Epsilon Archive for Student Projects

Abstract

The scaling of organ size with body size - known as morphological allometry - is a
fundamental mechanism observed in all organisms (Mirth et al. 2016). Scaling mechanisms
have also been shown at a cellular level, with mRNA levels linearly scaling with cell size, but
knowledge about the cellular processes controlling it has been limited (Berry et al. 2022).

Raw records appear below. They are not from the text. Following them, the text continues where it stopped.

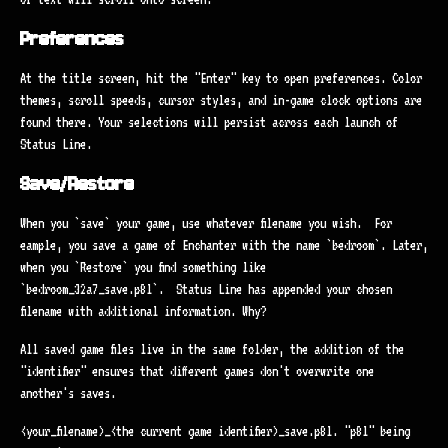
Preferences
At the title screen, hit the "Enter" key to open preferences. Color
themes, scroll speeds, cursor styles, and in-game clock options are
found there. Your selections will persist across each launch of
Status Line.
Save/Restore
When you `save` your game, use whatever filename you wish. For
eample, you save a game of Enchanter with the name `bedroom`. Later,
when you `Restore` you find something like
`bedroom_32a7_save.p8l`. Status Line has appended your chosen
filename with additional information. Why?
All saved game files live in the same folder, the addition of the
"identifier" ensures that different games don't overwrite one
another's saves.
<your_filename>_<the current game identifier>_save.p8l. "p8l" being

However, recent evidence in human cells suggest that nuclear mRNA transcripts - through a
negative feedback mechanism - inhibit transcription of Pol II, so that Pol II concentrations
remain constant in relation to cell size (Berry et al. 2022b). Here, we applied this hypothesis
to plants by studying how transcription scaling was affected by mutations disrupting the
nuclear RNA exosome complex in A. thaliana. We performed smFISH, and compared the
mutants hen2-4 and rrp4-2 with Col-0. We found that the mutants accumulated more
transcripts with increasing cell size than WT, but remarkably, the increased number of
transcripts in the mutants were found in the cytoplasm and not in the nucleus. This suggests
that loss of nuclear exosome functionality - meaning decreased mRNA decay - results in an
increased nuclear mRNA export. This could mean that the cell is trying to minimize nuclear
transcript accumulation to prevent inhibition of synthesis of new mRNAs, indicating that a
negative feedback of nuclear mRNA is also operating in plants.